To go from the general to the specific, the Trump campaign has been showing strong signs of all these phenomena. Trump has nearly always been behind in the polls, and the gap between the two candidates is getting worse. Not only that, but the state polls in swing or target states are getting worse for Trump as well. As I said before, this doesn’t mean it couldn’t change for the better, because this election is nothing if not strange. But beginning last summer I observed that Trump’s chances of winning were not just poor, but very poor, and that he was the GOP candidate least likely to beat Hillary rather than most likely.
Trump supporters have always disagreed vociferously with that assessment. It’s unprovable who is correct, because we don’t have an alternate history in which to test out all the other candidates. When I point to polls, they debunk them. But debunking polls—although that sometimes turns out to be correct—is to ignore the fact that the polls usually predict elections fairly accurately.

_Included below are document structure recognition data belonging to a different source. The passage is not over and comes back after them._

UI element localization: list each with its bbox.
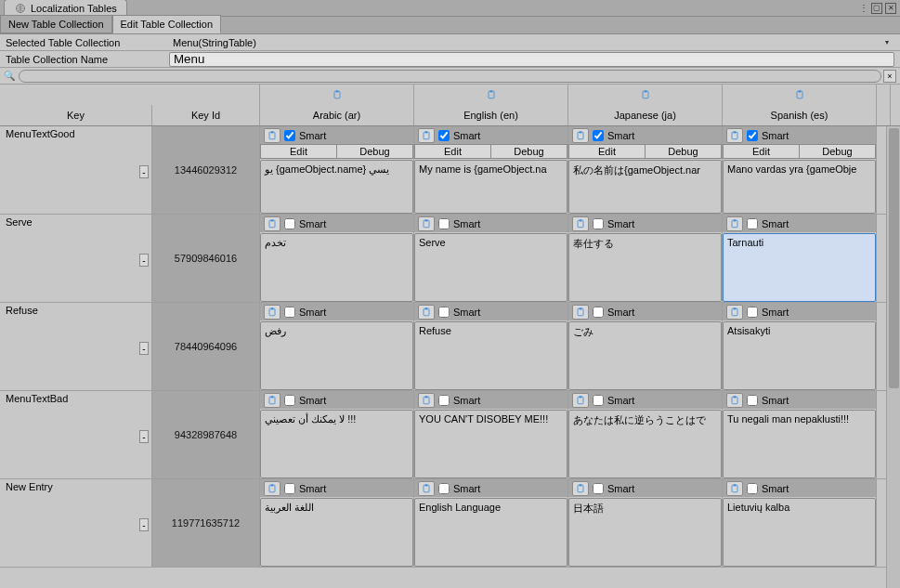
translation-text[interactable]: Refuse <box>414 321 567 390</box>
metadata-button[interactable] <box>726 216 743 231</box>
debug-button[interactable]: Debug <box>337 144 413 159</box>
header-lang-es[interactable]: Spanish (es) <box>723 105 877 125</box>
metadata-button[interactable] <box>264 305 280 320</box>
window-maximize-icon[interactable]: ▢ <box>871 3 882 14</box>
smart-checkbox[interactable] <box>284 395 295 406</box>
smart-checkbox[interactable] <box>284 483 295 494</box>
tab-new-collection[interactable]: New Table Collection <box>0 15 112 33</box>
selected-collection-dropdown[interactable]: Menu(StringTable) ▾ <box>169 35 894 50</box>
metadata-button[interactable] <box>726 393 743 408</box>
translation-text[interactable]: My name is {gameObject.na <box>414 160 567 214</box>
smart-checkbox[interactable] <box>593 130 604 141</box>
remove-entry-button[interactable]: - <box>139 342 149 355</box>
translation-text[interactable]: Atsisakyti <box>723 321 876 390</box>
smart-checkbox[interactable] <box>593 307 604 318</box>
key-cell[interactable]: Refuse- <box>0 303 152 390</box>
translation-text[interactable]: Lietuvių kalba <box>723 498 876 567</box>
remove-entry-button[interactable]: - <box>139 430 149 443</box>
metadata-button[interactable] <box>572 481 589 496</box>
smart-checkbox[interactable] <box>593 395 604 406</box>
translation-text[interactable]: 奉仕する <box>568 233 722 302</box>
metadata-button[interactable] <box>418 393 435 408</box>
translation-text[interactable]: あなたは私に逆らうことはで <box>568 410 722 478</box>
metadata-button[interactable] <box>264 128 280 143</box>
translation-text[interactable]: Mano vardas yra {gameObje <box>723 160 876 214</box>
search-input[interactable] <box>19 70 881 83</box>
metadata-button[interactable] <box>418 305 435 320</box>
translation-text[interactable]: YOU CAN'T DISOBEY ME!!! <box>414 410 567 478</box>
remove-entry-button[interactable]: - <box>139 518 149 531</box>
translation-text[interactable]: Serve <box>414 233 567 302</box>
remove-entry-button[interactable]: - <box>139 254 149 267</box>
translation-text[interactable]: 日本語 <box>568 498 722 567</box>
debug-button[interactable]: Debug <box>800 144 876 159</box>
metadata-button[interactable] <box>572 393 589 408</box>
smart-checkbox[interactable] <box>747 218 758 229</box>
translation-text[interactable]: English Language <box>414 498 567 567</box>
smart-checkbox[interactable] <box>284 130 295 141</box>
metadata-button[interactable] <box>418 128 435 143</box>
header-lang-icon-ar[interactable] <box>260 85 414 105</box>
smart-checkbox[interactable] <box>438 218 450 229</box>
window-close-icon[interactable]: ✕ <box>885 3 896 14</box>
translation-text[interactable]: Tarnauti <box>723 233 876 302</box>
metadata-button[interactable] <box>572 216 589 231</box>
header-lang-icon-ja[interactable] <box>568 85 723 105</box>
translation-text[interactable]: يو {gameObject.name} يسي <box>260 160 413 214</box>
search-clear-button[interactable]: × <box>883 70 896 83</box>
translation-text[interactable]: 私の名前は{gameObject.nar <box>568 160 722 214</box>
smart-checkbox[interactable] <box>747 483 758 494</box>
smart-checkbox[interactable] <box>438 307 450 318</box>
translation-text[interactable]: ごみ <box>568 321 722 390</box>
key-cell[interactable]: MenuTextBad- <box>0 391 152 478</box>
metadata-button[interactable] <box>264 216 280 231</box>
header-key[interactable]: Key <box>0 105 152 125</box>
metadata-button[interactable] <box>418 216 435 231</box>
metadata-button[interactable] <box>726 128 743 143</box>
smart-checkbox[interactable] <box>284 307 295 318</box>
smart-checkbox[interactable] <box>438 395 450 406</box>
key-cell[interactable]: New Entry- <box>0 479 152 567</box>
tab-edit-collection[interactable]: Edit Table Collection <box>112 15 221 33</box>
header-key-merged <box>0 85 260 105</box>
translation-text[interactable]: اللغة العربية <box>260 498 413 567</box>
header-lang-en[interactable]: English (en) <box>414 105 568 125</box>
key-cell[interactable]: MenuTextGood- <box>0 126 152 214</box>
translation-text[interactable]: لا يمكنك أن تعصيني !!! <box>260 410 413 478</box>
header-lang-ja[interactable]: Japanese (ja) <box>568 105 723 125</box>
smart-checkbox[interactable] <box>438 130 450 141</box>
smart-checkbox[interactable] <box>593 218 604 229</box>
smart-checkbox[interactable] <box>747 130 758 141</box>
translation-text[interactable]: رفض <box>260 321 413 390</box>
smart-checkbox[interactable] <box>438 483 450 494</box>
key-cell[interactable]: Serve- <box>0 215 152 302</box>
debug-button[interactable]: Debug <box>646 144 722 159</box>
header-lang-icon-es[interactable] <box>723 85 877 105</box>
debug-button[interactable]: Debug <box>491 144 567 159</box>
metadata-button[interactable] <box>264 393 280 408</box>
header-lang-ar[interactable]: Arabic (ar) <box>260 105 414 125</box>
smart-checkbox[interactable] <box>284 218 295 229</box>
remove-entry-button[interactable]: - <box>139 165 149 178</box>
smart-checkbox[interactable] <box>747 395 758 406</box>
edit-button[interactable]: Edit <box>414 144 491 159</box>
metadata-button[interactable] <box>418 481 435 496</box>
edit-button[interactable]: Edit <box>260 144 337 159</box>
metadata-button[interactable] <box>726 481 743 496</box>
translation-text[interactable]: Tu negali man nepaklusti!!! <box>723 410 876 478</box>
window-menu-icon[interactable]: ⋮ <box>859 3 868 13</box>
metadata-button[interactable] <box>264 481 280 496</box>
header-key-id[interactable]: Key Id <box>152 105 260 125</box>
vertical-scrollbar[interactable] <box>886 126 900 588</box>
header-lang-icon-en[interactable] <box>414 85 568 105</box>
edit-button[interactable]: Edit <box>568 144 646 159</box>
smart-checkbox[interactable] <box>593 483 604 494</box>
metadata-button[interactable] <box>572 305 589 320</box>
collection-name-input[interactable] <box>169 52 894 67</box>
smart-checkbox[interactable] <box>747 307 758 318</box>
metadata-button[interactable] <box>572 128 589 143</box>
edit-button[interactable]: Edit <box>723 144 800 159</box>
metadata-button[interactable] <box>726 305 743 320</box>
scrollbar-thumb[interactable] <box>889 128 899 388</box>
translation-text[interactable]: تخدم <box>260 233 413 302</box>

Another thing Trump supporters often say is something on this order: well, you were wrong about Trump being the nominee, and you’re wrong now. Although that was indeed true of a lot of people, I wrote about a year ago, in August of 2015, that I took his candidacy very seriously and that I saw him as having a very real chance of winning, a prospect that alarmed me in part because I thought he would lose the general. So my fear, nearly from the start, was that he did have a good chance of winning the nomination and also a very good chance of losing the election.

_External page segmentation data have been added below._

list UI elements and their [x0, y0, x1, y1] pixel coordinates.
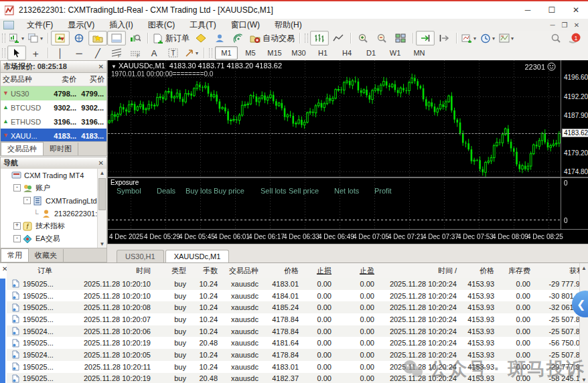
menu-item-3[interactable]: 图表(C) — [141, 19, 183, 31]
order-row-3[interactable]: 195025...2025.11.28 10:20:07buy10.24xauu… — [7, 313, 580, 325]
child-restore-button[interactable]: ❐ — [559, 21, 571, 29]
zoom-out-button[interactable] — [372, 31, 391, 46]
strategy-tester-button[interactable] — [126, 31, 145, 46]
terminal-left-scrollbar[interactable] — [0, 279, 5, 383]
tree-item-0[interactable]: CXM Trading MT4 — [1, 169, 98, 181]
time-axis[interactable]: 4 Dec 20254 Dec 05:294 Dec 05:454 Dec 06… — [108, 229, 588, 244]
tile-windows-button[interactable] — [391, 31, 410, 46]
terminal-scrollbar[interactable]: ▲ ▼ — [579, 263, 588, 383]
scrollbar-thumb[interactable] — [98, 178, 106, 210]
menu-item-5[interactable]: 窗口(W) — [224, 19, 267, 31]
orders-column-4[interactable]: 交易品种 — [220, 263, 261, 278]
orders-column-8[interactable]: 时间 / — [377, 263, 459, 278]
order-row-1[interactable]: 195025...2025.11.28 10:20:10buy10.24xauu… — [7, 290, 580, 302]
collapse-icon[interactable]: - — [13, 235, 21, 242]
auto-scroll-button[interactable] — [416, 31, 435, 46]
tree-item-5[interactable]: -EA交易 — [1, 232, 98, 245]
new-order-button[interactable]: 新订单 — [151, 31, 192, 46]
new-chart-button[interactable]: ▾ — [7, 31, 26, 46]
zoom-in-button[interactable] — [354, 31, 372, 46]
text-tool[interactable]: A — [145, 46, 163, 60]
chart-bars-button[interactable] — [310, 31, 329, 46]
market-watch-row-US30[interactable]: ▼US304798...4799... — [1, 86, 106, 100]
timeframe-mn[interactable]: MN — [408, 46, 431, 60]
chart-shift-button[interactable] — [435, 31, 453, 46]
scroll-up-icon[interactable]: ▲ — [580, 265, 588, 271]
vertical-line-tool[interactable]: │ — [51, 46, 70, 60]
column-ask[interactable]: 买价 — [78, 74, 106, 84]
market-watch-row-XAUU[interactable]: ▼XAUU...4183...4183... — [1, 129, 106, 143]
autotrading-button[interactable]: 自动交易 — [248, 31, 297, 46]
timeframe-m30[interactable]: M30 — [287, 46, 310, 60]
column-bid[interactable]: 卖价 — [49, 74, 78, 84]
order-row-8[interactable]: 195025...2025.11.28 10:20:19buy20.48xauu… — [7, 373, 580, 383]
menu-item-6[interactable]: 帮助(H) — [267, 19, 309, 31]
chart-child-window-icon[interactable] — [3, 21, 14, 29]
maximize-button[interactable]: ☐ — [540, 1, 564, 19]
order-row-5[interactable]: 195025...2025.11.28 10:20:19buy20.48xauu… — [7, 337, 580, 349]
timeframe-m5[interactable]: M5 — [239, 46, 262, 60]
notification-badge[interactable]: 1 — [565, 31, 584, 46]
chart-line-button[interactable] — [329, 31, 348, 46]
market-watch-row-BTCUSD[interactable]: ▲BTCUSD9302...9302... — [1, 100, 106, 114]
navigator-scrollbar[interactable]: ▲ ▼ — [97, 169, 106, 248]
orders-column-3[interactable]: 手数 — [189, 263, 220, 278]
column-symbol[interactable]: 交易品种 — [1, 74, 49, 84]
channel-tool[interactable]: F — [126, 46, 145, 60]
menu-item-1[interactable]: 显示(V) — [60, 19, 102, 31]
minimize-button[interactable]: ─ — [516, 1, 540, 19]
chart-window[interactable]: ▼ XAUUSDc,M1 4183.30 4183.71 4183.20 418… — [107, 60, 588, 244]
navigator-tab-收藏夹[interactable]: 收藏夹 — [29, 249, 64, 262]
order-row-0[interactable]: 195025...2025.11.28 10:20:10buy10.24xauu… — [7, 278, 580, 290]
collapse-icon[interactable]: - — [13, 184, 21, 192]
timeframe-h4[interactable]: H4 — [336, 46, 358, 60]
order-row-7[interactable]: 195025...2025.11.28 10:20:11buy10.24xauu… — [7, 361, 580, 373]
chart-tab-XAUUSDcM1[interactable]: XAUUSDc,M1 — [165, 250, 230, 262]
orders-column-6[interactable]: 止损 — [301, 263, 334, 278]
toolbar-grip[interactable] — [2, 48, 5, 58]
market-watch-tab-交易品种[interactable]: 交易品种 — [1, 142, 44, 155]
chart-tab-US30H1[interactable]: US30,H1 — [117, 250, 164, 262]
fibonacci-tool[interactable]: F — [107, 46, 126, 60]
navigator-close-icon[interactable]: ✕ — [98, 159, 104, 167]
orders-column-7[interactable]: 止盈 — [334, 263, 377, 278]
metaeditor-button[interactable] — [192, 31, 210, 46]
navigator-tab-常用[interactable]: 常用 — [1, 248, 29, 262]
scroll-up-icon[interactable]: ▲ — [98, 170, 106, 176]
close-button[interactable]: ✕ — [564, 1, 588, 19]
child-minimize-button[interactable]: ─ — [546, 21, 559, 29]
market-watch-tab-即时图[interactable]: 即时图 — [44, 143, 78, 155]
expand-icon[interactable]: + — [13, 222, 21, 230]
market-watch-close-icon[interactable]: ✕ — [98, 63, 104, 70]
timeframe-m15[interactable]: M15 — [263, 46, 286, 60]
order-row-2[interactable]: 195025...2025.11.28 10:20:08buy10.24xauu… — [7, 301, 580, 313]
market-watch-row-ETHUSD[interactable]: ▲ETHUSD3196...3196... — [1, 114, 106, 129]
tree-item-4[interactable]: +f技术指标 — [1, 220, 98, 232]
order-row-4[interactable]: 195024...2025.11.28 10:20:06buy10.24xauu… — [7, 325, 580, 337]
menu-item-0[interactable]: 文件(F) — [19, 19, 60, 31]
orders-column-11[interactable]: 获利 — [533, 263, 587, 278]
tree-item-1[interactable]: -账户 — [1, 181, 98, 194]
search-icon[interactable] — [546, 31, 565, 46]
order-row-6[interactable]: 195024...2025.11.28 10:20:05buy10.24xauu… — [7, 349, 580, 361]
child-close-button[interactable]: ✕ — [571, 21, 583, 29]
data-window-button[interactable] — [70, 31, 88, 46]
scroll-down-icon[interactable]: ▼ — [98, 241, 106, 247]
text-label-tool[interactable]: T — [163, 46, 182, 60]
arrows-tool[interactable]: ▾ — [182, 46, 201, 60]
templates-button[interactable]: ▾ — [497, 31, 516, 46]
orders-column-2[interactable]: 类型 — [153, 263, 189, 278]
orders-column-9[interactable]: 价格 — [459, 263, 497, 278]
horizontal-line-tool[interactable]: ─ — [70, 46, 88, 60]
terminal-toggle[interactable] — [107, 31, 126, 46]
tree-item-2[interactable]: -CXMTradingLtd- — [1, 194, 98, 207]
trendline-tool[interactable]: ╱ — [88, 46, 107, 60]
profiles-button[interactable]: ▾ — [26, 31, 45, 46]
crosshair-tool[interactable]: ＋ — [26, 46, 45, 60]
candlestick-chart[interactable] — [108, 60, 561, 177]
navigator-toggle[interactable] — [88, 31, 107, 46]
orders-column-0[interactable]: 订单 — [7, 263, 74, 278]
signals-button[interactable] — [229, 31, 248, 46]
tree-item-3[interactable]: └2132622301: — [1, 207, 98, 220]
collapse-icon[interactable]: - — [23, 197, 31, 204]
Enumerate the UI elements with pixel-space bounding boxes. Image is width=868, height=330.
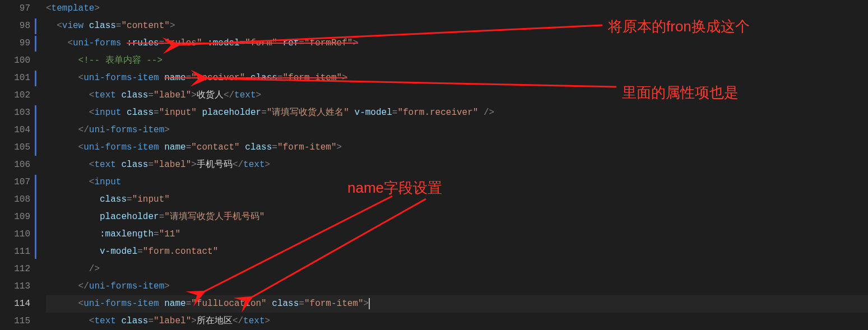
line-number: 97 (0, 0, 30, 17)
line-number: 102 (0, 87, 30, 104)
line-number: 108 (0, 191, 30, 208)
code-line[interactable]: <input (46, 174, 868, 191)
line-number: 110 (0, 226, 30, 243)
code-line[interactable]: :maxlength="11" (46, 226, 868, 243)
code-line[interactable]: <text class="label">手机号码</text> (46, 156, 868, 174)
line-number: 107 (0, 174, 30, 191)
code-editor[interactable]: 9798991001011021031041051061071081091101… (0, 0, 868, 330)
code-line[interactable]: <uni-forms-item name="contact" class="fo… (46, 139, 868, 156)
code-line[interactable]: <uni-forms-item name="fullLocation" clas… (46, 295, 868, 313)
code-line[interactable]: placeholder="请填写收货人手机号码" (46, 208, 868, 226)
code-line[interactable]: </uni-forms-item> (46, 122, 868, 139)
code-line[interactable]: <input class="input" placeholder="请填写收货人… (46, 104, 868, 122)
code-line[interactable]: class="input" (46, 191, 868, 208)
line-number: 109 (0, 208, 30, 226)
line-number: 112 (0, 261, 30, 278)
line-number: 114 (0, 295, 30, 313)
code-line[interactable]: <text class="label">所在地区</text> (46, 313, 868, 330)
code-line[interactable]: v-model="form.contact" (46, 243, 868, 261)
line-number: 101 (0, 69, 30, 87)
line-number: 115 (0, 313, 30, 330)
code-line[interactable]: /> (46, 261, 868, 278)
line-number: 113 (0, 278, 30, 295)
code-line[interactable]: <text class="label">收货人</text> (46, 87, 868, 104)
line-number: 105 (0, 139, 30, 156)
code-line[interactable]: <uni-forms :rules="rules" :model="form" … (46, 35, 868, 52)
code-line[interactable]: <uni-forms-item name="receiver" class="f… (46, 69, 868, 87)
line-number: 103 (0, 104, 30, 122)
code-line[interactable]: </uni-forms-item> (46, 278, 868, 295)
code-line[interactable]: <!-- 表单内容 --> (46, 52, 868, 69)
line-number: 104 (0, 122, 30, 139)
line-number: 106 (0, 156, 30, 174)
line-number: 100 (0, 52, 30, 69)
line-number-gutter: 9798991001011021031041051061071081091101… (0, 0, 35, 330)
line-number: 98 (0, 17, 30, 35)
code-line[interactable]: <view class="content"> (46, 17, 868, 35)
line-number: 99 (0, 35, 30, 52)
code-line[interactable]: <template> (46, 0, 868, 17)
code-area[interactable]: <template> <view class="content"> <uni-f… (38, 0, 868, 330)
line-number: 111 (0, 243, 30, 261)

That last fact is something a great many Trump supporters have ignored, which is that one of the objections a lot of people on the right had to Trump is that they thought (and still think) he would be a weak candidate in that he was unlikely to win the general election. An extremely vulnerable opponent—Hillary Clinton—gave the right a golden opportunity to defeat her, and the Republican primary process appears to have led the party straight to the election of Hillary Clinton.
If no tremendous August, September, October, or early November Surprise occurs, I don’t think there’s any amount of anti-poll pep talk or rallying the GOP troops that can change that sad reality.
Sorry to be such a downer.
[NOTE: * One of the campaigns often cited by people on the right is Reagan in 1980. The claim is that Reagan was losing till the very last weeks, when he overcame Carter. If true, that would be unusual. But actually, it’s not even true—see this. Reagan had been ahead for a long time, and he merely widened his lead.]